In some implementations, a surface of the thermal storage enclosure 371 is in contact with the internal surface 340-2 of the radiative cooling portion 340 or integrally formed with the radiative cooling portion 340 such that the thermal storage material 372 is directly in contact with the internal surface 340-2 of the radiative cooling portion 340. The thermal storage medium 370 effectively increases the thermal mass or heat capacity of the radiative cooling portion 340.

In some implementations, the thermal storage enclosure 371 is separate from the radiative cooling portion 340 and an efficient heat transfer is facilitated from the radiative cooling portion 340 via a thermal contact. In this case, an efficient thermal contact is to be implemented, for example, using thermal paste between the internal surface 340-2 and the thermal storage enclosure 371 .

Alternatively, in some implementations, the internal surface 340-2 and the thermal storage enclosure 372 are integrally formed such that the thermal storage material 372 is enclosed by the thermal storage enclosure 372 and the internal surface 340-2 of the radiative cooling portion 340. In this case, shown in FIG. 3d, the thermal storage material 372 is in direct contact with the internal surface 340-2 although it is in thermal contact with the storage space 330 via the thermal storage enclosure 372.
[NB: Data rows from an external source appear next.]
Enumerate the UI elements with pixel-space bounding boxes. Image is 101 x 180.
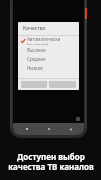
staticText: Доступен выбор качества ТВ каналов bbox=[8, 151, 94, 172]
staticText: Низкое bbox=[27, 65, 43, 71]
staticText: Автоматически (высокое) bbox=[27, 36, 79, 45]
button[interactable]: Автоматически (высокое) bbox=[18, 36, 79, 45]
staticText: Среднее bbox=[27, 56, 46, 62]
staticText: Высокое bbox=[27, 47, 46, 53]
button[interactable]: Высокое bbox=[18, 45, 79, 54]
button[interactable]: Низкое bbox=[18, 63, 79, 72]
staticText: Качество bbox=[23, 25, 46, 32]
button[interactable]: Picture in picture bbox=[76, 117, 80, 121]
button[interactable]: Recents bbox=[20, 123, 34, 135]
button[interactable]: Back bbox=[63, 123, 77, 135]
button[interactable]: Среднее bbox=[18, 54, 79, 63]
button[interactable]: Home bbox=[42, 123, 56, 135]
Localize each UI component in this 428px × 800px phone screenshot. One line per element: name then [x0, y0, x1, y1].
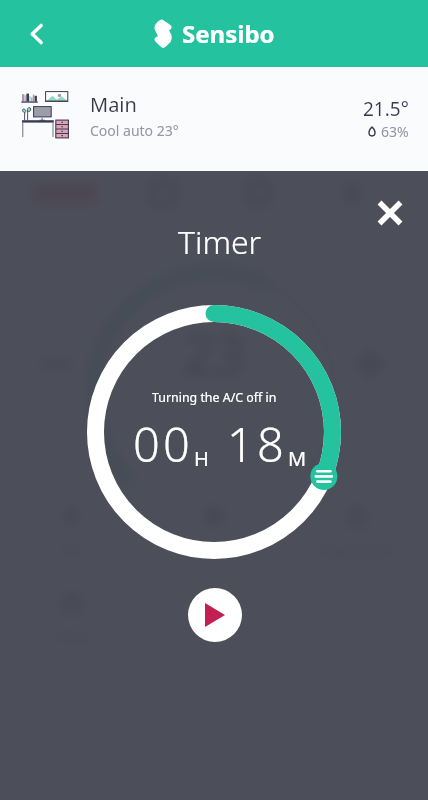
button[interactable]: Back	[14, 11, 60, 57]
staticText: 23	[183, 316, 245, 390]
staticText: Swing	[197, 542, 231, 558]
button[interactable]: Swing	[142, 490, 285, 575]
button[interactable]: Close	[368, 191, 412, 235]
staticText: H	[194, 445, 209, 472]
button[interactable]: Keypad lock	[285, 490, 428, 575]
staticText: Main	[90, 91, 137, 118]
staticText: Sensibo	[182, 17, 275, 50]
staticText: M	[288, 445, 307, 472]
button[interactable]: Main	[0, 67, 428, 171]
staticText: 00	[133, 412, 194, 476]
staticText: 18	[227, 412, 288, 476]
button[interactable]: Start timer	[188, 588, 242, 642]
button[interactable]: Fan	[0, 490, 142, 575]
staticText: Cool auto 23°	[90, 121, 179, 140]
staticText: Turning the A/C off in	[152, 389, 277, 406]
staticText: 63%	[381, 122, 409, 141]
staticText: 21.5°	[363, 96, 409, 122]
staticText: Timer	[178, 220, 262, 264]
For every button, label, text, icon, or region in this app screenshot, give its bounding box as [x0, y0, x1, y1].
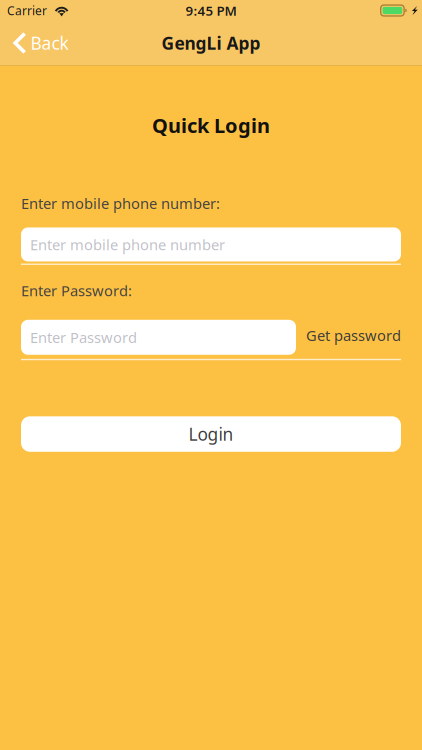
staticText: Carrier [7, 2, 47, 18]
staticText: Enter mobile phone number: [21, 194, 220, 213]
button[interactable]: Login [21, 416, 401, 452]
staticText: Back [31, 32, 69, 54]
staticText: Login [188, 423, 234, 446]
staticText: Enter Password: [21, 281, 132, 300]
staticText: Quick Login [152, 112, 270, 139]
staticText: GengLi App [162, 32, 260, 54]
staticText: Enter Password [30, 328, 137, 347]
button[interactable]: Get password [306, 326, 401, 349]
button[interactable]: Back [0, 21, 79, 65]
staticText: Enter mobile phone number [30, 235, 225, 254]
staticText: Get password [306, 326, 401, 345]
staticText: 9:45 PM [186, 2, 236, 19]
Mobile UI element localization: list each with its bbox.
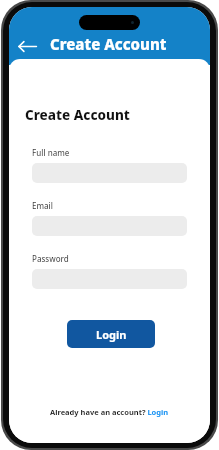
staticText: Email [32, 200, 53, 211]
staticText: Login [96, 327, 127, 342]
button[interactable]: Back [14, 33, 40, 59]
staticText: Create Account [50, 34, 167, 54]
staticText: Create Account [25, 106, 130, 124]
staticText: Password [32, 253, 69, 264]
staticText: Already have an account? Login [50, 407, 169, 417]
staticText: Full name [32, 147, 70, 158]
button[interactable]: Login [67, 320, 155, 348]
button[interactable]: Already have an account? Login [9, 407, 210, 443]
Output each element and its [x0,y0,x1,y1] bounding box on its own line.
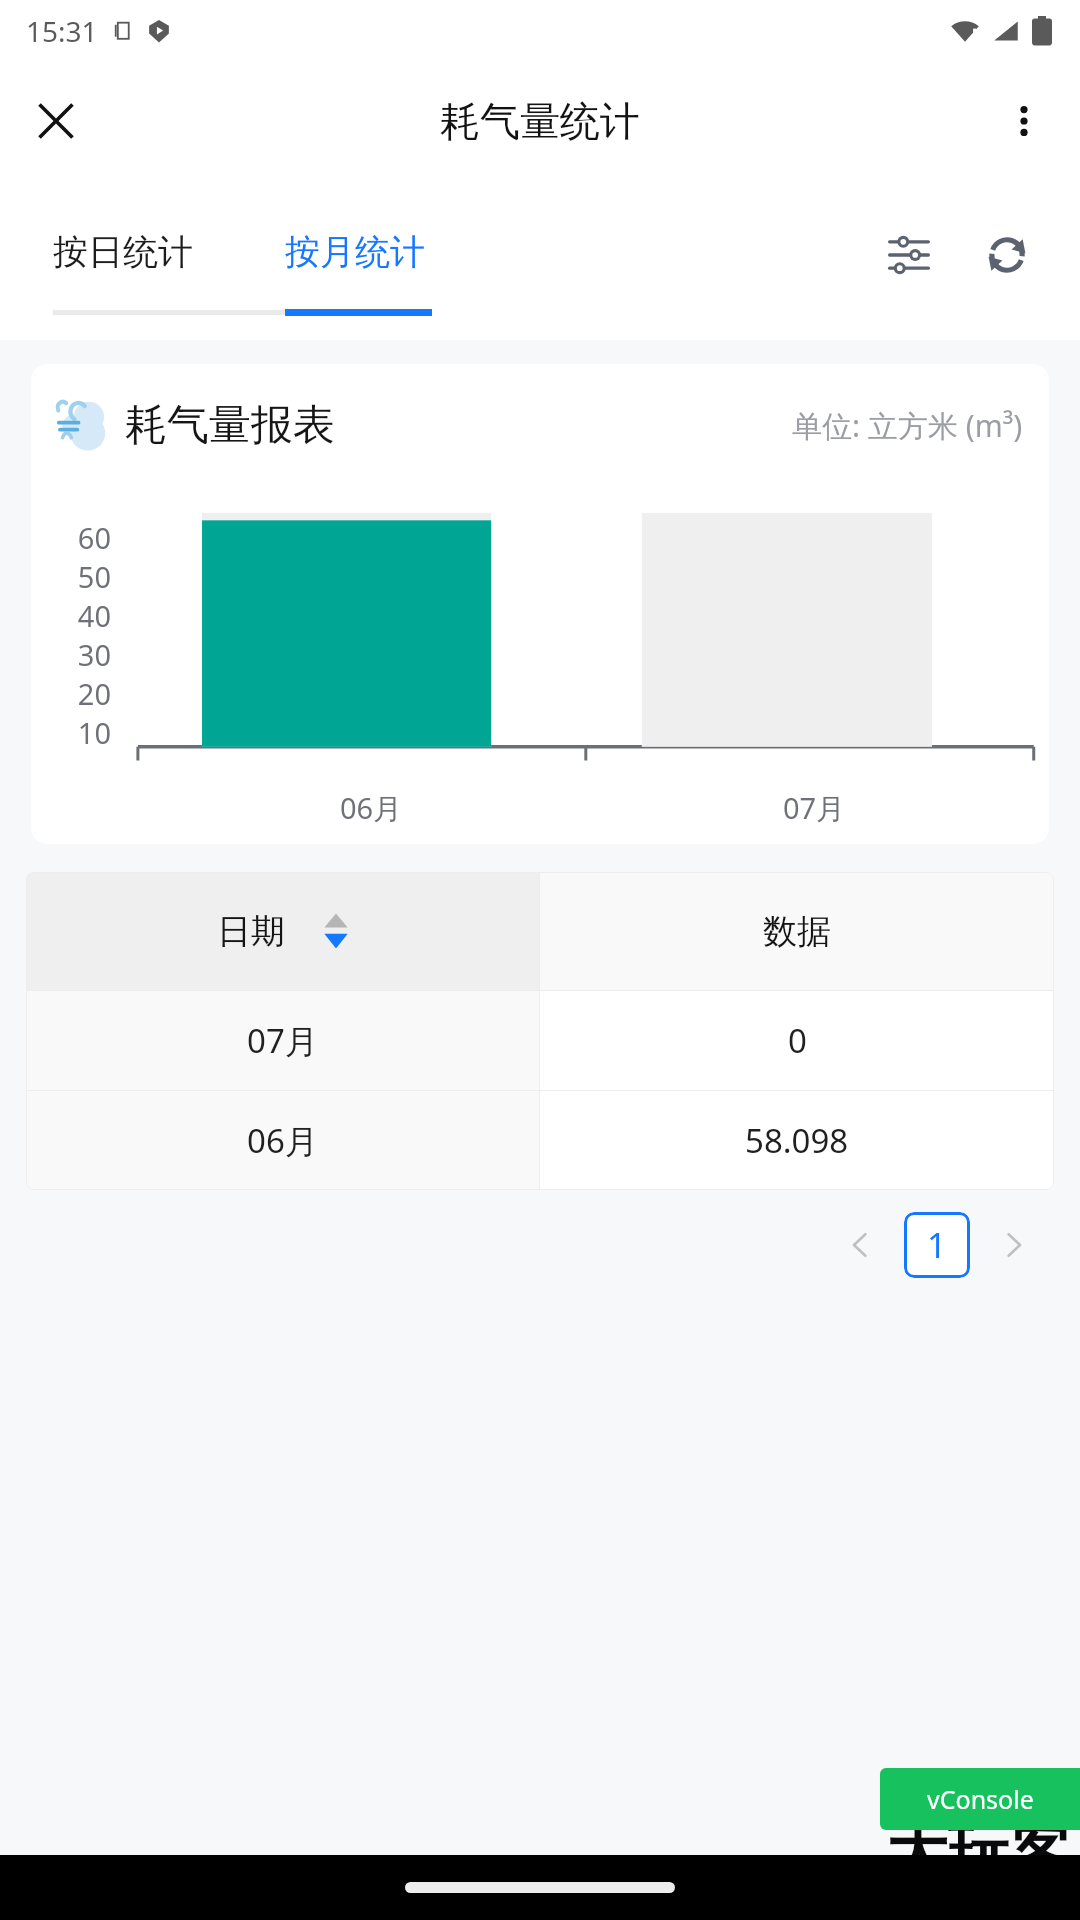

The material and the thickness of the thermal storage enclosure 371 are chosen such that the heat transfer coefficient or the thermal resistance is kept at a minimum while ensuring necessary mechanical strength. The thermal storage enclosure 371 may comprise a material with a thermal conductivity larger than 0.1 Wm-1 K-1 . For example, when a commercial ice gel pack can be used as the thermal storage medium 370 and attached to the internal surface 340-2, the thermal enclosure 371 may be plastic casing with a few hundred microns thickness. Other examples of the thermal enclosure 371 includes fibreglass, or glass-lined steel containers.

In some implementations, the lower surface 371-1 of the thermal enclosure 371 comprises a metallic layer. Compared to plastic or other dielectric material, the metallic layer has a higher thermal conductivity and therefore may thermalise faster with the air in the storage space 330. For example, the lower surface 371-1 may be the polished surface of an aluminium.

In some implementations, the lower surface 371-1 comprises a blackbody radiator. Since the blackbody radiator absorbs and emits the IR radiation efficiently, the radiative transfer of heat to and from the lower surface 371-1 can be rendered more efficient. For example, the lower surface 371-1 may be painted with carbon black.

In some implementations, the lower surface 371-1 comprises a metallic layer with a thin layer of blackbody radiator. For example, the lower surface 371-1 may be a polished aluminium surface painted with carbon black. This is to enhance the heat transfer from the lower surface 371-1 to the storage space 330 both via conduction and thermal radiation.

In some implementations, the thermal storage material 372 comprises a sensible heat storage medium. The sensible heat storage medium, either liquid or solid, can store coldness obtained from the radiative cooling portion 340 by lowering the temperature of the heat storage medium. A material with a high specific heat or a large heat capacity can be chosen for the thermal storage material 372 for sensible heat storage. For example, the thermal storage material 372 for sensible heat storage can be water, in case the desired temperature in the storage space 330 is above zero degree Celsius. Water has low cost and relatively high specific heat and is safe.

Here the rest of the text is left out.